1. Tokenizing the data.
2. Preparing the input-output data batches for training.

### 1.1. Using a pre-trained tokenizer
A tokenizer has two main roles:
- Breaking text into smaller chunks of characters called tokens.
- Mapping the text expressed in these chunks into a sequence of integers.
Each token is assigned a unique integer, so that the token-integer mapping is bijective, and one can both encode a text into a sequence of integers and decode a sequence of integers into a text.
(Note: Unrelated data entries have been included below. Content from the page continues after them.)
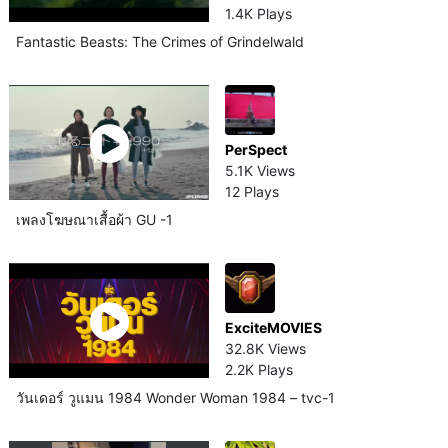
1.4K Plays
Fantastic Beasts: The Crimes of Grindelwald
PerSpect
5.1K Views
12 Plays
เพลงโฆษณาเสื้อผ้า GU -1
ExciteMOVIES
32.8K Views
2.2K Plays
วันเดอร์ วูแมน 1984 Wonder Woman 1984 – tvc-1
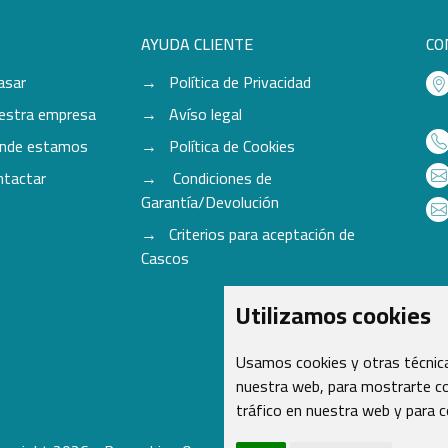
AYUDA CLIENTE
CO
asar
Política de Privacidad
estra empresa
Avíso legal
nde estamos
Política de Cookies
ntactar
Condiciones de
Garantía/Devolución
Criterios para aceptación de
Cascos
Utilizamos cookies
Usamos cookies y otras técnica
nuestra web, para mostrarte co
tráfico en nuestra web y para 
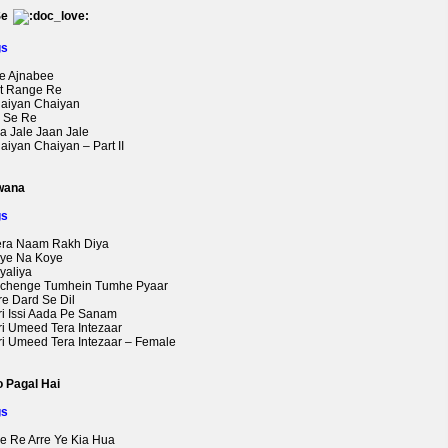
Se
gs
ae Ajnabee
at Range Re
haiyan Chaiyan
l Se Re
ya Jale Jaan Jale
aiyan Chaiyan – Part II
wana
gs
era Naam Rakh Diya
oye Na Koye
yaliya
ochenge Tumhein Tumhe Pyaar
re Dard Se Dil
ri Issi Aada Pe Sanam
ri Umeed Tera Intezaar
eri Umeed Tera Intezaar – Female
o Pagal Hai
gs
re Re Arre Ye Kia Hua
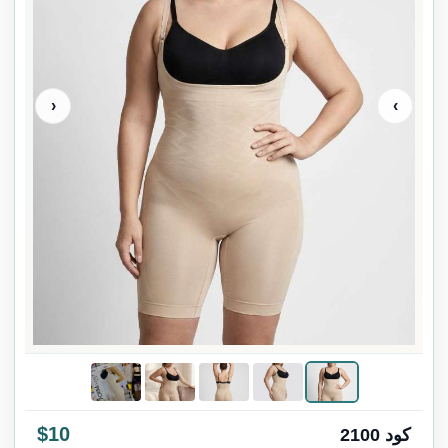
‹
›
$10
كود 2100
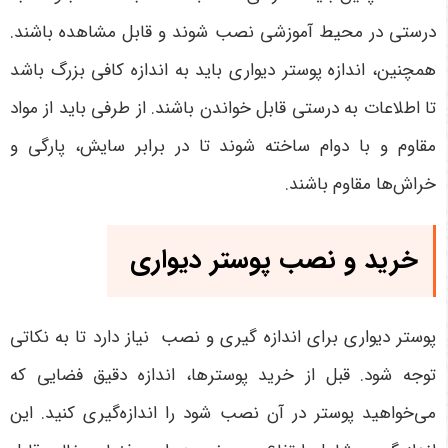
درستی در محیط آموزشی نصب شوند و قابل مشاهده باشند.
همچنین، اندازه پوستر دیواری باید به اندازه کافی بزرگ باشد
تا اطلاعات به درستی قابل خواندن باشند. از طرفی باید از مواد
مقاوم و با دوام ساخته شوند تا در برابر سایش، پارگی و
خراش‌ها مقاوم باشند.
خرید و نصب پوستر دیواری
پوستر دیواری برای اندازه گیری و نصب نیاز دارد تا به نکاتی
توجه شود. قبل از خرید پوسترها، اندازه دقیق فضایی که
می‌خواهید پوستر در آن نصب شود را اندازه‌گیری کنید. این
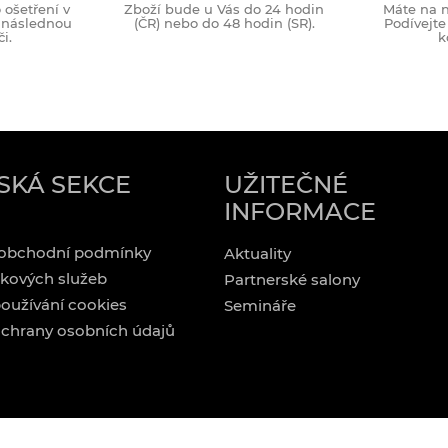
ošetření v
Zboží bude u Vás do 24 hodin
Máte na n
o následnou
(ČR) nebo do 48 hodin (SR).
Podívejte
i.
k
SKÁ SEKCE
UŽITEČNÉ
INFORMACE
obchodní podmínky
Aktuality
kových služeb
Partnerské salony
oužívání cookies
Semináře
chrany osobních údajů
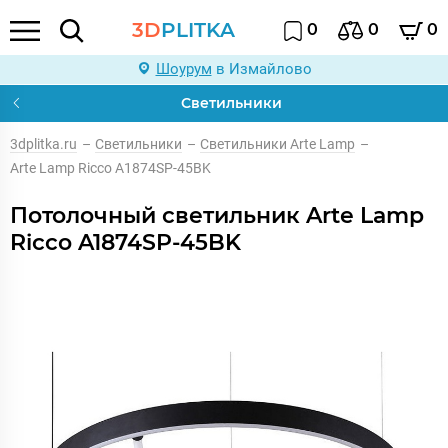
3D
PLITKA
0
0
0
Шоурум
в Измайлово
Светильники
3dplitka.ru
–
Светильники
–
Светильники Arte Lamp
–
Arte Lamp Ricco A1874SP-45BK
Потолочный светильник Arte Lamp
Ricco A1874SP-45BK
The more common option is to use a pre-trained tokenizer. In this notebook we will use a tokenizer based on the Byte Pair Encoding (BPE) tokenization method. The BPE tokenization algorithm builds a set of tokens iteratively based on a corpus of texts:
- It starts with an initial vocabulary of all characters present in the corpus.
- It creates new tokens by merging existing ones: at each step, the most frequent pair of existing tokens is merged.
- The algorithm stops when the desired vocabulary size is reached.

Below we use a tokenizer that has been pre-trained for the GPT-2 model on a large corpus of texts. We use the `tiktoken` library for its particularly efficient implementation.

In [None]:
tokenizer = tiktoken.get_encoding("gpt2")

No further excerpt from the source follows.